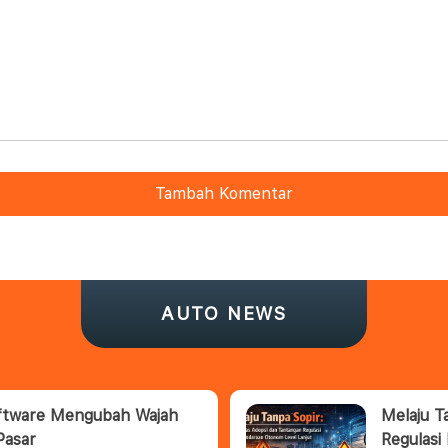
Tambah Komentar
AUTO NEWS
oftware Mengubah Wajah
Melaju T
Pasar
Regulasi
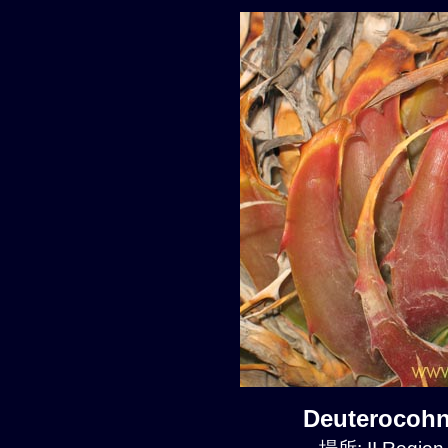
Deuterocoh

+ + + + +

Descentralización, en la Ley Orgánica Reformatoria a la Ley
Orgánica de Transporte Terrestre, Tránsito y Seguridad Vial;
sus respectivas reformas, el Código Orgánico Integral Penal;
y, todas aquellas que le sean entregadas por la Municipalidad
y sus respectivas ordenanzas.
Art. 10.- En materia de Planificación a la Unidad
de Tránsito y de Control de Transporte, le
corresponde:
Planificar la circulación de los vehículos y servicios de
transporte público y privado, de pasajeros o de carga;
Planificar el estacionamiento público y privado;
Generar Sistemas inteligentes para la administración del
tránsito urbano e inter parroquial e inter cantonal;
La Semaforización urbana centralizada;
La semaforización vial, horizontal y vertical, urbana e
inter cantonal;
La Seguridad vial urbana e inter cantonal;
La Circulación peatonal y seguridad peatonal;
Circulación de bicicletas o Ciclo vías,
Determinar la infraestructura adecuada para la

+ + + + +

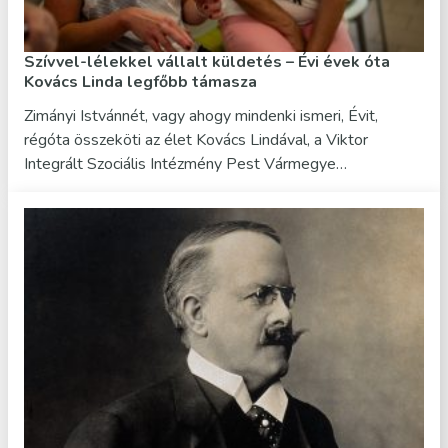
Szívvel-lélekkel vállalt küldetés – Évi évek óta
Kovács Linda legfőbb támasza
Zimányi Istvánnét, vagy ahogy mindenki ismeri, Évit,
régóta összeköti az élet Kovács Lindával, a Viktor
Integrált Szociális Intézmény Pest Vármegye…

+ + + + +

# [What you should do]
From the entries above, restate word for word the lines from the line containing "Kovács Linda legfőbb támasza" to the line containing "Integrált Szociális Intézmény Pest Vármegye…", both ends included, and nothing more.

# [Task output]
Kovács Linda legfőbb támasza
Zimányi Istvánnét, vagy ahogy mindenki ismeri, Évit,
régóta összeköti az élet Kovács Lindával, a Viktor
Integrált Szociális Intézmény Pest Vármegye…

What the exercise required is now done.